Jodie Foster Refused A Director Note For Her Oscar-Winning Role In The Accused

Jonathan Kaplan's "The Accused," a searing 1988 drama about a woman seeking justice after being gang raped in a roadside bar, was nearly a very different movie. Jodie Foster's character, Sarah Tobias, whose sexual assault is cheered on by numerous bar patrons, was initially intended to be a much more sympathetic figure. But Foster convinced Kaplan (the late director of the juvenile delinquent classic and Matt Dillon's first movie, "Over the Edge"), along with the producing team of Stanley Jaffe and Sherry Lansing, that Sarah should be less likable. The filmmakers relented, and Foster won her first Best Actress Oscar that year.

Foster's decision didn't just pay off awards-wise, it also added a layer of complexity to a standard-issue legal drama. Had Sarah been a sweet-natured woman who gets brutalized by a gang of drunken monsters, her arc would've been close to a flat line. By making Sarah a bit of a hellraiser who's made questionable decisions throughout her life (and flirts with her attackers prior to the assault), the film confronted the infuriatingly persistent rationale that a woman can be complicit in her sexual assault by, in a buffoon's parlance, asking for it.

In a 2005 interview with Total Film, Foster explained why she essentially overruled Kaplan's notes on her performance:

"I felt I knew who that character was, and my body just couldn't play it any other way, my voice couldn't play it any other way. At the time, I was really frustrated by that. I thought, 'You need to quit because you can't give people what they want.

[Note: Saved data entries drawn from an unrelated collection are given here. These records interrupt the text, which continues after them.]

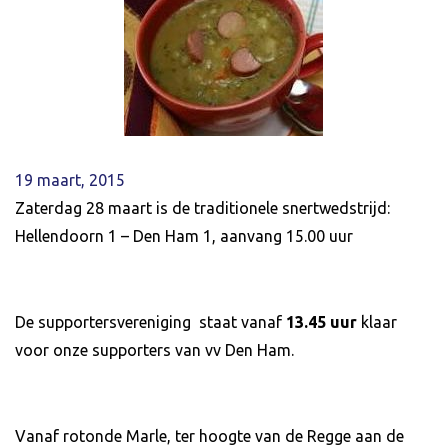
19 maart, 2015
Zaterdag 28 maart is de traditionele snertwedstrijd:
Hellendoorn 1 – Den Ham 1, aanvang 15.00 uur
De supportersvereniging staat vanaf
13.45 uur
klaar
voor onze supporters van vv Den Ham.
Vanaf rotonde Marle, ter hoogte van de Regge aan de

You should be able to change your performance when somebody says, 'I want it this way.” And I just couldn't. Eventually, I realized that was a good thing, but at the time I was ready to pack it in."

Jodie Foster nearly quit The Accused

Thank god she didn't quit the movie; it's hard to imagine anyone walking that emotional tightrope as deftly as Foster did. Her take on Sarah challenges the viewer's sympathies at times; obviously, we ache for her trauma and want her assailants (one of whom continues to bully her after the fact) brought to justice, but we don't always enjoy being in her presence. Interestingly, Foster felt the same way. As she told Total Film:

"[W]hen I first saw 'The Accused' I thought, "This is just awful." Not the movie, but my performance in it. I felt like, 'I really missed the boat — she's brash and loud and ... not polite!' [Laughs] I couldn't relate to her. Now, I think that's very interesting that somebody from my background would judge somebody like her."

Again, this is the element that elevates the movie above its hoary genre trappings. It's why "The Accused" has lost none of its power and remains a (very difficult) must-see to this day. And if you need to chase that film with a more capable, put-together Foster, there's always "Silence of the Lambs."